### WHAT NEEDS TO BE DONE
Read the records and gather each line that includes "annotation".

┏━━

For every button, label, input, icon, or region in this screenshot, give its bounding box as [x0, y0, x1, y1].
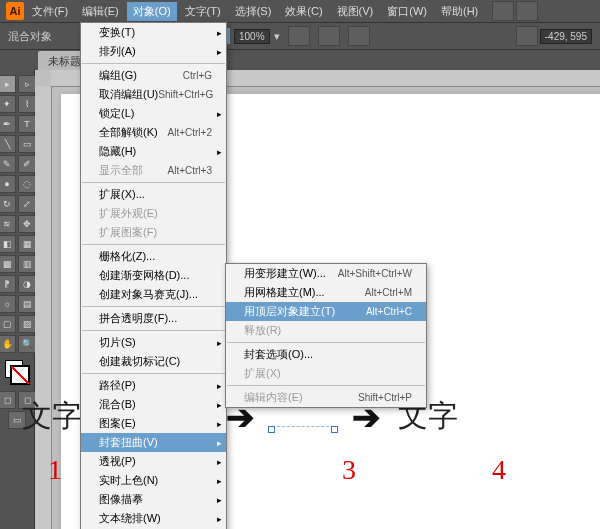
envelope-menu-item: 编辑内容(E)Shift+Ctrl+P [226, 388, 426, 407]
envelope-menu-item[interactable]: 用变形建立(W)...Alt+Shift+Ctrl+W [226, 264, 426, 283]
tool-wand[interactable]: ✦ [0, 95, 16, 113]
tool-slice[interactable]: ▨ [18, 315, 36, 333]
envelope-menu-item[interactable]: 用网格建立(M)...Alt+Ctrl+M [226, 283, 426, 302]
draw-normal[interactable]: ◻ [0, 391, 16, 409]
tool-mesh[interactable]: ▩ [0, 255, 16, 273]
dropdown-arrow-icon[interactable]: ▾ [274, 30, 280, 43]
object-menu-item[interactable]: 封套扭曲(V) [81, 433, 226, 452]
tool-symbol[interactable]: ☼ [0, 295, 16, 313]
tool-graph[interactable]: ▤ [18, 295, 36, 313]
object-menu-item[interactable]: 透视(P) [81, 452, 226, 471]
object-menu-item[interactable]: 排列(A) [81, 42, 226, 61]
menu-help[interactable]: 帮助(H) [435, 2, 484, 21]
object-menu-item[interactable]: 栅格化(Z)... [81, 247, 226, 266]
envelope-submenu: 用变形建立(W)...Alt+Shift+Ctrl+W用网格建立(M)...Al… [225, 263, 427, 408]
menu-object[interactable]: 对象(O) [127, 2, 177, 21]
object-menu-item[interactable]: 变换(T) [81, 23, 226, 42]
tool-brush[interactable]: ✎ [0, 155, 16, 173]
object-menu-item[interactable]: 取消编组(U)Shift+Ctrl+G [81, 85, 226, 104]
object-menu-item: 扩展图案(F) [81, 223, 226, 242]
menu-view[interactable]: 视图(V) [331, 2, 380, 21]
tool-pen[interactable]: ✒ [0, 115, 16, 133]
object-menu-item[interactable]: 创建对象马赛克(J)... [81, 285, 226, 304]
annotation-4: 4 [492, 454, 506, 486]
tool-rect[interactable]: ▭ [18, 135, 36, 153]
object-menu-item[interactable]: 隐藏(H) [81, 142, 226, 161]
selection-handle[interactable] [331, 426, 338, 433]
envelope-menu-item: 释放(R) [226, 321, 426, 340]
menu-file[interactable]: 文件(F) [26, 2, 74, 21]
object-menu-item[interactable]: 路径(P) [81, 376, 226, 395]
annotation-3: 3 [342, 454, 356, 486]
tool-artboard[interactable]: ▢ [0, 315, 16, 333]
tool-type[interactable]: T [18, 115, 36, 133]
opt-icon-b[interactable] [318, 26, 340, 46]
tool-line[interactable]: ╲ [0, 135, 16, 153]
object-menu-item[interactable]: 图案(E) [81, 414, 226, 433]
coord-readout: -429, 595 [540, 29, 592, 44]
tool-blob[interactable]: ● [0, 175, 16, 193]
tool-zoom[interactable]: 🔍 [18, 335, 36, 353]
selection-handle[interactable] [268, 426, 275, 433]
tool-direct[interactable]: ▹ [18, 75, 36, 93]
object-menu-item[interactable]: 锁定(L) [81, 104, 226, 123]
tool-hand[interactable]: ✋ [0, 335, 16, 353]
menu-effect[interactable]: 效果(C) [279, 2, 328, 21]
object-menu-item[interactable]: 切片(S) [81, 333, 226, 352]
object-menu-item[interactable]: 编组(G)Ctrl+G [81, 66, 226, 85]
object-menu-item: 显示全部Alt+Ctrl+3 [81, 161, 226, 180]
menu-select[interactable]: 选择(S) [229, 2, 278, 21]
tool-blend[interactable]: ◑ [18, 275, 36, 293]
tool-lasso[interactable]: ⌇ [18, 95, 36, 113]
menu-window[interactable]: 窗口(W) [381, 2, 433, 21]
menu-type[interactable]: 文字(T) [179, 2, 227, 21]
envelope-menu-item: 扩展(X) [226, 364, 426, 383]
tool-shape[interactable]: ◧ [0, 235, 16, 253]
opt-icon-a[interactable] [288, 26, 310, 46]
tool-persp[interactable]: ▦ [18, 235, 36, 253]
app-logo: Ai [6, 2, 24, 20]
object-menu-item[interactable]: 混合(B) [81, 395, 226, 414]
tool-rotate[interactable]: ↻ [0, 195, 16, 213]
tool-scale[interactable]: ⤢ [18, 195, 36, 213]
object-menu-item[interactable]: 全部解锁(K)Alt+Ctrl+2 [81, 123, 226, 142]
options-context-label: 混合对象 [8, 29, 52, 44]
object-menu-item[interactable]: 创建渐变网格(D)... [81, 266, 226, 285]
object-menu-item[interactable]: 实时上色(N) [81, 471, 226, 490]
opt-icon-c[interactable] [348, 26, 370, 46]
color-swatch[interactable] [5, 360, 29, 384]
menu-edit[interactable]: 编辑(E) [76, 2, 125, 21]
annotation-1: 1 [48, 454, 62, 486]
tool-eraser[interactable]: ◌ [18, 175, 36, 193]
object-menu-dropdown: 变换(T)排列(A)编组(G)Ctrl+G取消编组(U)Shift+Ctrl+G… [80, 22, 227, 529]
object-menu-item[interactable]: 图像描摹 [81, 490, 226, 509]
tool-width[interactable]: ≋ [0, 215, 16, 233]
zoom-field[interactable]: 100% [234, 29, 270, 44]
step1-text: 文字 [22, 396, 82, 437]
tool-selection[interactable]: ▸ [0, 75, 16, 93]
envelope-menu-item[interactable]: 用顶层对象建立(T)Alt+Ctrl+C [226, 302, 426, 321]
menubar-icon-2[interactable] [516, 1, 538, 21]
object-menu-item: 扩展外观(E) [81, 204, 226, 223]
menubar-icon-1[interactable] [492, 1, 514, 21]
envelope-menu-item[interactable]: 封套选项(O)... [226, 345, 426, 364]
tool-pencil[interactable]: ✐ [18, 155, 36, 173]
object-menu-item[interactable]: 创建裁切标记(C) [81, 352, 226, 371]
tool-free[interactable]: ✥ [18, 215, 36, 233]
tool-eyedrop[interactable]: ⁋ [0, 275, 16, 293]
xy-icon [516, 26, 538, 46]
object-menu-item[interactable]: 文本绕排(W) [81, 509, 226, 528]
object-menu-item[interactable]: 拼合透明度(F)... [81, 309, 226, 328]
object-menu-item[interactable]: 扩展(X)... [81, 185, 226, 204]
tool-gradient[interactable]: ▥ [18, 255, 36, 273]
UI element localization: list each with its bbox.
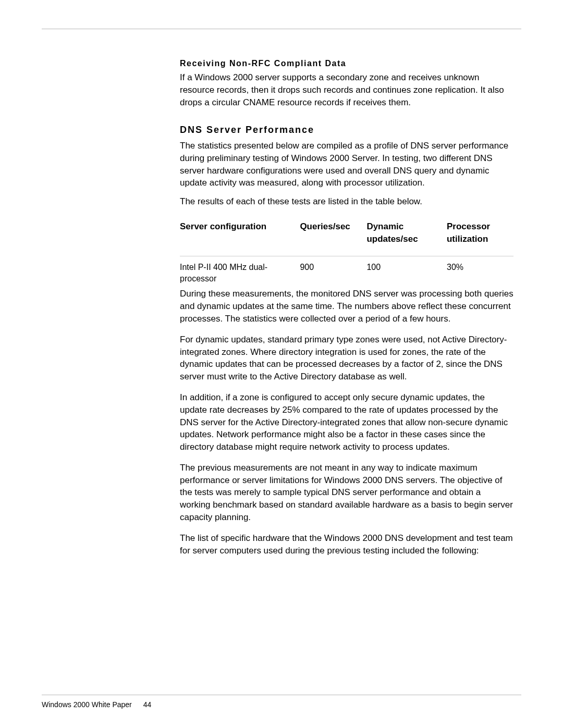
cell-server-configuration: Intel P-II 400 MHz dual-processor	[180, 256, 300, 287]
footer-page-number: 44	[143, 700, 152, 709]
performance-table: Server configuration Queries/sec Dynamic…	[180, 216, 513, 287]
page-content: Receiving Non-RFC Compliant Data If a Wi…	[180, 58, 513, 557]
table-header-dynamic-updates-per-sec: Dynamic updates/sec	[366, 216, 447, 256]
paragraph-after-table-3: In addition, if a zone is configured to …	[180, 391, 513, 453]
paragraph-perf-intro-1: The statistics presented below are compi…	[180, 140, 513, 189]
paragraph-after-table-2: For dynamic updates, standard primary ty…	[180, 334, 513, 383]
table-header-queries-per-sec: Queries/sec	[300, 216, 366, 256]
document-page: Receiving Non-RFC Compliant Data If a Wi…	[0, 0, 563, 728]
paragraph-after-table-5: The list of specific hardware that the W…	[180, 532, 513, 557]
table-row: Intel P-II 400 MHz dual-processor 900 10…	[180, 256, 513, 287]
paragraph-after-table-4: The previous measurements are not meant …	[180, 462, 513, 524]
footer-title: Windows 2000 White Paper	[42, 700, 132, 709]
cell-processor-utilization: 30%	[447, 256, 513, 287]
paragraph-nonrfc: If a Windows 2000 server supports a seco…	[180, 71, 513, 108]
footer-horizontal-rule	[42, 695, 521, 695]
footer-text: Windows 2000 White Paper 44	[42, 700, 521, 709]
paragraph-after-table-1: During these measurements, the monitored…	[180, 288, 513, 325]
top-horizontal-rule	[42, 29, 521, 29]
table-header-server-configuration: Server configuration	[180, 216, 300, 256]
section-heading-dns-performance: DNS Server Performance	[180, 124, 513, 137]
table-header-row: Server configuration Queries/sec Dynamic…	[180, 216, 513, 256]
paragraph-perf-intro-2: The results of each of these tests are l…	[180, 195, 513, 208]
page-footer: Windows 2000 White Paper 44	[42, 695, 521, 709]
table-header-processor-utilization: Processor utilization	[447, 216, 513, 256]
subheading-nonrfc: Receiving Non-RFC Compliant Data	[180, 58, 513, 69]
cell-queries-per-sec: 900	[300, 256, 366, 287]
cell-dynamic-updates-per-sec: 100	[366, 256, 447, 287]
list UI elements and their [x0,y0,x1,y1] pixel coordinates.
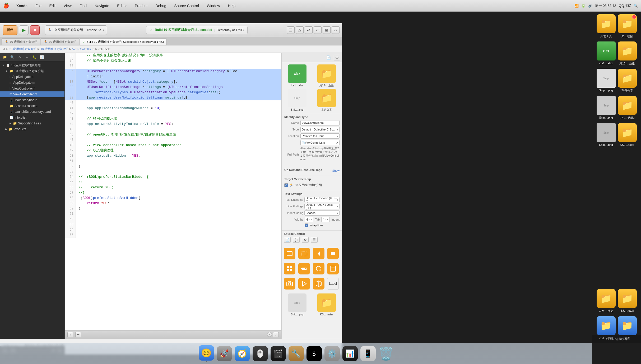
obj-icon-screen[interactable] [284,248,295,259]
breadcrumb-item-3[interactable]: ViewController.m [72,48,94,51]
menu-file[interactable]: File [34,3,43,8]
obj-icon-list[interactable] [327,248,339,259]
indent-width-input[interactable]: 4 ▲▼ [321,217,330,222]
layout-btn2[interactable]: ⊞ [323,26,331,34]
code-editor[interactable]: 33 // 应用头像上的数字 默认情况下为0 ,没有数字 34 // 如果不是0… [65,53,281,339]
sc-doc-icon[interactable]: 📄 [284,237,291,243]
dock-istat[interactable]: 📊 [342,346,358,361]
menu-product[interactable]: Product [133,3,149,8]
location-file-reveal-icon[interactable]: ⤢ [336,141,338,144]
sidebar-item-group[interactable]: ▼ 📁 10-应用程序对象介绍 [0,68,64,74]
tab-1[interactable]: 🏃 10-应用程序对象介绍 [2,38,40,45]
inspector-file-folder3[interactable]: 📁 KSL...aster [313,293,341,316]
obj-icon-cube[interactable] [313,278,324,290]
menu-editor[interactable]: Editor [115,3,128,8]
name-value[interactable]: ViewController.m [300,120,340,125]
indent-using-value[interactable]: Spaces [304,210,340,216]
menu-navigate[interactable]: Navigate [93,3,111,8]
menu-source-control[interactable]: Source Control [173,3,200,8]
sidebar-item-main-storyboard[interactable]: 📱 Main.storyboard [0,97,64,103]
dock-safari[interactable]: 🧭 [235,346,250,361]
sidebar-item-assets[interactable]: 📁 Assets.xcassets [0,103,64,109]
search-icon[interactable]: 🔍 [634,4,638,8]
desktop-icon-weishi[interactable]: 📁 未…视频 [618,14,637,38]
inspector-file-folder2[interactable]: 📁 车丹分享 [313,89,341,111]
menu-window[interactable]: Window [205,3,222,8]
desktop-icon-snip1[interactable]: Snip Snip....png [597,69,616,93]
obj-icon-slider[interactable] [298,263,310,274]
run-button[interactable]: ▶ [19,25,29,35]
dock-sysprefs[interactable]: ⚙️ [324,346,340,361]
breadcrumb-nav-forward[interactable]: ▶ [6,47,8,51]
desktop-icon-xlsx[interactable]: xlsx ios1....xlsx [597,41,616,66]
pause-button[interactable]: 暂停 [3,25,17,35]
editor-back-btn[interactable]: ↩ [75,332,81,337]
wrap-lines-checkbox[interactable]: ✓ [305,223,308,227]
desktop-icon-weiming[interactable]: 📁 未命…件夹 [597,289,616,313]
tab-3[interactable]: ✓ Build 10-应用程序对象介绍: Succeeded | Yesterd… [80,38,167,45]
sidebar-item-root[interactable]: ▼ 📋 10-应用程序对象介绍 [0,62,64,68]
obj-icon-label[interactable]: Label [327,278,339,290]
obj-icon-back[interactable] [313,248,324,259]
inspector-file-png1[interactable]: Snip Snip....png [283,89,311,111]
sidebar-item-launch-storyboard[interactable]: 📱 LaunchScreen.storyboard [0,109,64,115]
sidebar-item-info-plist[interactable]: 📄 Info.plist [0,115,64,120]
code-area[interactable]: 33 // 应用头像上的数字 默认情况下为0 ,没有数字 34 // 如果不是0… [65,53,281,330]
sidebar-item-appdelegate-h[interactable]: h AppDelegate.h [0,74,64,80]
sidebar-test-icon[interactable]: ⬦ [24,54,30,60]
editor-info-btn[interactable]: i [267,332,272,337]
desktop-icon-zjl[interactable]: 📁 ZJL…etail [618,289,637,313]
menu-find[interactable]: Find [78,3,88,8]
desktop-icon-chadan[interactable]: 📁 车丹分享 [618,69,637,93]
menu-edit[interactable]: Edit [48,3,57,8]
dock-quicktime[interactable]: 🎬 [271,346,286,361]
sidebar-report-icon[interactable]: 📊 [39,54,45,60]
navigator-toggle[interactable]: ☰ [287,26,295,34]
sidebar-folder-icon[interactable]: 📁 [2,54,8,60]
breadcrumb-item-4[interactable]: -btnClick: [99,48,111,51]
obj-icon-dotted[interactable] [298,248,310,259]
type-value[interactable]: Default - Objective-C So... [300,127,340,132]
desktop-icon-yedui[interactable]: 📁 第13-…业推 [618,41,637,66]
sc-braces-icon[interactable]: { } [293,237,300,243]
sidebar-item-viewcontroller-h[interactable]: h ViewController.h [0,86,64,91]
tab-width-input[interactable]: 4 ▲▼ [305,217,313,222]
inspector-info-icon[interactable]: ⓘ [334,55,340,60]
inspector-file-folder1[interactable]: 📁 第13-…业推 [313,64,341,87]
obj-icon-camera[interactable] [284,278,295,290]
sidebar-search-icon[interactable]: 🔍 [9,54,15,60]
dock-mouse[interactable]: 🖱️ [253,346,268,361]
sc-list-icon[interactable]: ☰ [311,237,318,243]
layout-btn1[interactable]: ▭ [314,26,322,34]
menu-debug[interactable]: Debug [154,3,168,8]
obj-icon-circle[interactable] [313,263,324,274]
sidebar-warning-icon[interactable]: ⚠ [16,54,23,60]
inspector-file-xlsx[interactable]: xlsx ios1....xlsx [283,64,311,87]
breadcrumb-nav-back[interactable]: ◀ [3,47,5,51]
dock-terminal[interactable]: $ [306,346,322,361]
breadcrumb-item-2[interactable]: 10-应用程序对象介绍 [41,47,68,51]
obj-icon-grid[interactable] [284,263,295,274]
tab-2[interactable]: 🏃 10-应用程序对象介绍 [41,38,79,45]
sidebar-item-viewcontroller-m[interactable]: m ViewController.m [0,91,64,97]
dock-tools[interactable]: 🔧 [289,346,304,361]
encoding-value[interactable]: Default - Unicode (UTF-8) [304,197,340,202]
editor-add-btn[interactable]: + [67,332,73,337]
location-value[interactable]: Relative to Group [300,133,340,139]
menu-xcode[interactable]: Xcode [15,3,29,8]
warning-btn[interactable]: ⚠ [296,26,304,34]
obj-icon-play[interactable] [298,278,310,290]
target-checkbox[interactable]: ✓ [284,183,288,187]
desktop-icon-snip2[interactable]: Snip Snip....png [597,96,616,120]
sidebar-item-appdelegate-m[interactable]: m AppDelegate.m [0,80,64,86]
desktop-icon-snip3[interactable]: Snip Snip....png [597,123,616,146]
breakpoint-btn[interactable]: ↩ [305,26,313,34]
line-endings-value[interactable]: Default - OS X / Unix (LF) [304,204,340,209]
dock-trash[interactable]: 🗑️ [378,346,394,361]
editor-expand-btn[interactable]: ⤢ [273,332,279,337]
sidebar-item-products[interactable]: ▶ 📁 Products [0,126,64,132]
desktop-icon-ksl[interactable]: 📁 KSL...aster [618,123,637,146]
obj-icon-container[interactable] [327,263,339,274]
inspector-doc-icon[interactable]: 📄 [325,55,332,60]
menu-help[interactable]: Help [226,3,237,8]
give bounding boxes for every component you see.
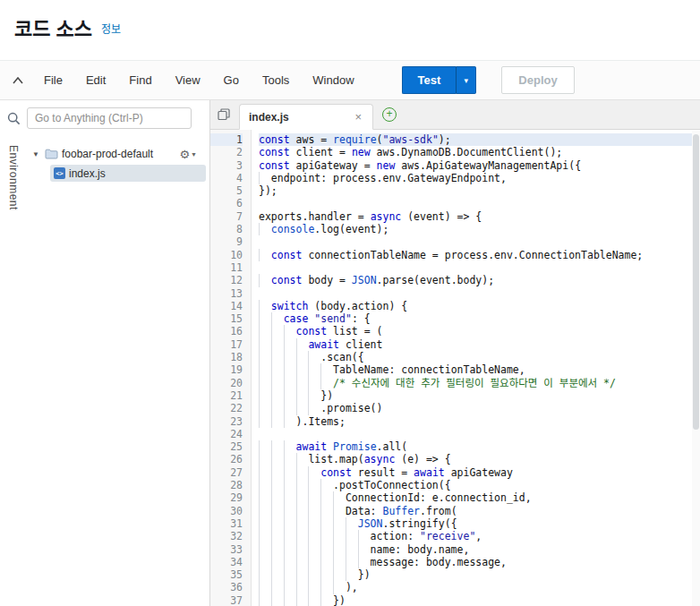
code-line[interactable]: }) bbox=[259, 594, 700, 606]
menu-tools[interactable]: Tools bbox=[251, 68, 301, 92]
line-number[interactable]: 28 bbox=[210, 479, 243, 491]
line-number[interactable]: 8 bbox=[210, 223, 243, 235]
line-number[interactable]: 29 bbox=[210, 491, 243, 504]
code-line[interactable]: await client bbox=[259, 338, 700, 351]
deploy-button[interactable]: Deploy bbox=[501, 66, 574, 94]
line-number[interactable]: 31 bbox=[210, 517, 243, 530]
gutter[interactable]: 1234567891011121314151617181920212223242… bbox=[210, 130, 252, 606]
code-line[interactable]: const body = JSON.parse(event.body); bbox=[259, 274, 700, 286]
line-number[interactable]: 3 bbox=[210, 159, 243, 172]
disclosure-triangle-icon[interactable]: ▼ bbox=[32, 150, 41, 158]
line-number[interactable]: 10 bbox=[210, 249, 243, 261]
menu-view[interactable]: View bbox=[164, 68, 212, 92]
code-line[interactable]: const connectionTableName = process.env.… bbox=[259, 249, 700, 261]
code-line[interactable]: const client = new aws.DynamoDB.Document… bbox=[259, 146, 700, 158]
code-line[interactable]: switch (body.action) { bbox=[259, 300, 700, 312]
line-number[interactable]: 7 bbox=[210, 210, 243, 223]
code-line[interactable] bbox=[259, 428, 700, 440]
line-number[interactable]: 34 bbox=[210, 556, 243, 568]
code-line[interactable]: }); bbox=[259, 184, 700, 197]
line-number[interactable]: 23 bbox=[210, 415, 243, 428]
line-number[interactable]: 19 bbox=[210, 363, 243, 376]
code-line[interactable]: case "send": { bbox=[259, 312, 700, 325]
line-number[interactable]: 36 bbox=[210, 581, 243, 593]
line-number[interactable]: 9 bbox=[210, 235, 243, 248]
line-number[interactable]: 33 bbox=[210, 543, 243, 556]
code-line[interactable]: list.map(async (e) => { bbox=[259, 453, 700, 465]
line-number[interactable]: 17 bbox=[210, 338, 243, 351]
code-line[interactable]: const apiGateway = new aws.ApiGatewayMan… bbox=[259, 159, 700, 172]
line-number[interactable]: 35 bbox=[210, 568, 243, 581]
editor-scrollbar[interactable] bbox=[692, 131, 700, 606]
tree-file-row-indexjs[interactable]: <> index.js bbox=[50, 165, 206, 182]
menu-file[interactable]: File bbox=[32, 68, 74, 92]
code-line[interactable]: TableName: connectionTableName, bbox=[259, 363, 700, 376]
code-line[interactable] bbox=[259, 261, 700, 274]
code-line[interactable]: ).Items; bbox=[259, 415, 700, 428]
test-button[interactable]: Test bbox=[402, 66, 457, 94]
line-number[interactable]: 20 bbox=[210, 377, 243, 389]
code-editor[interactable]: 1234567891011121314151617181920212223242… bbox=[210, 130, 700, 606]
goto-anything-input[interactable] bbox=[27, 107, 192, 129]
new-tab-button[interactable]: + bbox=[382, 107, 397, 122]
code-line[interactable]: const aws = require("aws-sdk"); bbox=[259, 133, 700, 146]
line-number[interactable]: 14 bbox=[210, 300, 243, 312]
line-number[interactable]: 25 bbox=[210, 440, 243, 453]
line-number[interactable]: 27 bbox=[210, 466, 243, 479]
menu-go[interactable]: Go bbox=[212, 68, 251, 92]
tab-indexjs[interactable]: index.js × bbox=[239, 104, 373, 130]
tab-list-icon[interactable] bbox=[218, 108, 230, 121]
scrollbar-thumb[interactable] bbox=[693, 134, 699, 430]
code-line[interactable]: /* 수신자에 대한 추가 필터링이 필요하다면 이 부분에서 */ bbox=[259, 377, 700, 389]
code-line[interactable]: .scan({ bbox=[259, 351, 700, 363]
code-line[interactable]: JSON.stringify({ bbox=[259, 517, 700, 530]
line-number[interactable]: 30 bbox=[210, 505, 243, 517]
environment-panel-tab[interactable]: Environment bbox=[7, 145, 20, 210]
collapse-panel-icon[interactable] bbox=[7, 70, 29, 91]
menu-window[interactable]: Window bbox=[301, 68, 365, 92]
menu-find[interactable]: Find bbox=[117, 68, 163, 92]
code-line[interactable] bbox=[259, 197, 700, 209]
line-number[interactable]: 5 bbox=[210, 184, 243, 197]
line-number[interactable]: 13 bbox=[210, 287, 243, 300]
line-number[interactable]: 18 bbox=[210, 351, 243, 363]
code-line[interactable]: }) bbox=[259, 568, 700, 581]
code-line[interactable] bbox=[259, 287, 700, 300]
line-number[interactable]: 4 bbox=[210, 172, 243, 184]
code-line[interactable]: name: body.name, bbox=[259, 543, 700, 556]
line-number[interactable]: 15 bbox=[210, 312, 243, 325]
line-number[interactable]: 32 bbox=[210, 530, 243, 542]
line-number[interactable]: 24 bbox=[210, 428, 243, 440]
code-line[interactable]: await Promise.all( bbox=[259, 440, 700, 453]
code-line[interactable]: action: "receive", bbox=[259, 530, 700, 542]
code-line[interactable]: .promise() bbox=[259, 402, 700, 414]
info-link[interactable]: 정보 bbox=[101, 21, 121, 36]
code-line[interactable]: console.log(event); bbox=[259, 223, 700, 235]
code-line[interactable]: message: body.message, bbox=[259, 556, 700, 568]
code-line[interactable]: const list = ( bbox=[259, 325, 700, 337]
line-number[interactable]: 37 bbox=[210, 594, 243, 606]
line-number[interactable]: 2 bbox=[210, 146, 243, 158]
code-line[interactable]: Data: Buffer.from( bbox=[259, 505, 700, 517]
code-line[interactable]: ConnectionId: e.connection_id, bbox=[259, 491, 700, 504]
tree-folder-row[interactable]: ▼ foobar-prod-default ⚙ ▼ bbox=[27, 145, 209, 163]
code-line[interactable]: endpoint: process.env.GatewayEndpoint, bbox=[259, 172, 700, 184]
line-number[interactable]: 21 bbox=[210, 389, 243, 402]
code-line[interactable]: exports.handler = async (event) => { bbox=[259, 210, 700, 223]
line-number[interactable]: 11 bbox=[210, 261, 243, 274]
code-content[interactable]: const aws = require("aws-sdk");const cli… bbox=[252, 130, 700, 606]
line-number[interactable]: 6 bbox=[210, 197, 243, 209]
line-number[interactable]: 1 bbox=[210, 133, 243, 146]
line-number[interactable]: 12 bbox=[210, 274, 243, 286]
close-tab-icon[interactable]: × bbox=[353, 111, 363, 123]
line-number[interactable]: 16 bbox=[210, 325, 243, 337]
code-line[interactable]: .postToConnection({ bbox=[259, 479, 700, 491]
settings-gear-button[interactable]: ⚙ ▼ bbox=[179, 148, 197, 161]
code-line[interactable] bbox=[259, 235, 700, 248]
code-line[interactable]: }) bbox=[259, 389, 700, 402]
line-number[interactable]: 22 bbox=[210, 402, 243, 414]
search-icon[interactable] bbox=[7, 112, 21, 125]
code-line[interactable]: ), bbox=[259, 581, 700, 593]
code-line[interactable]: const result = await apiGateway bbox=[259, 466, 700, 479]
line-number[interactable]: 26 bbox=[210, 453, 243, 465]
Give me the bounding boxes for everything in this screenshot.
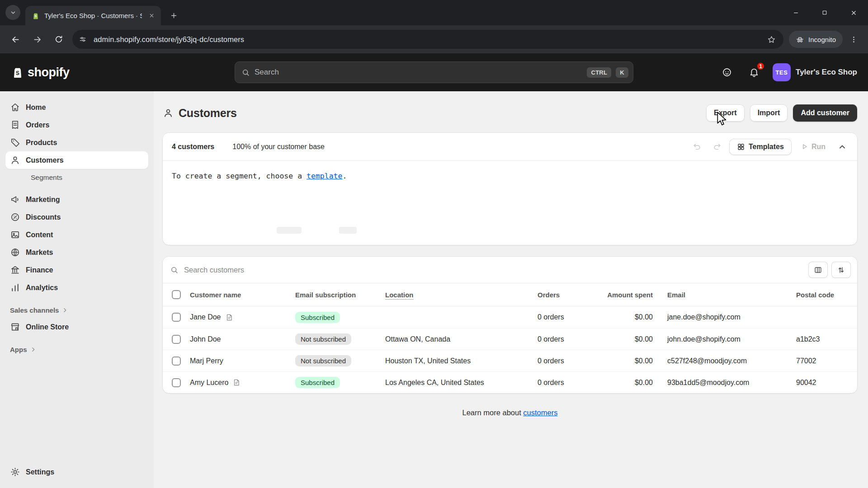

┗━━

### RESULT
annotation-4: 4 [492, 454, 506, 486]
annotation-3: 3 [342, 454, 356, 486]
annotation-1: 1 [48, 454, 62, 486]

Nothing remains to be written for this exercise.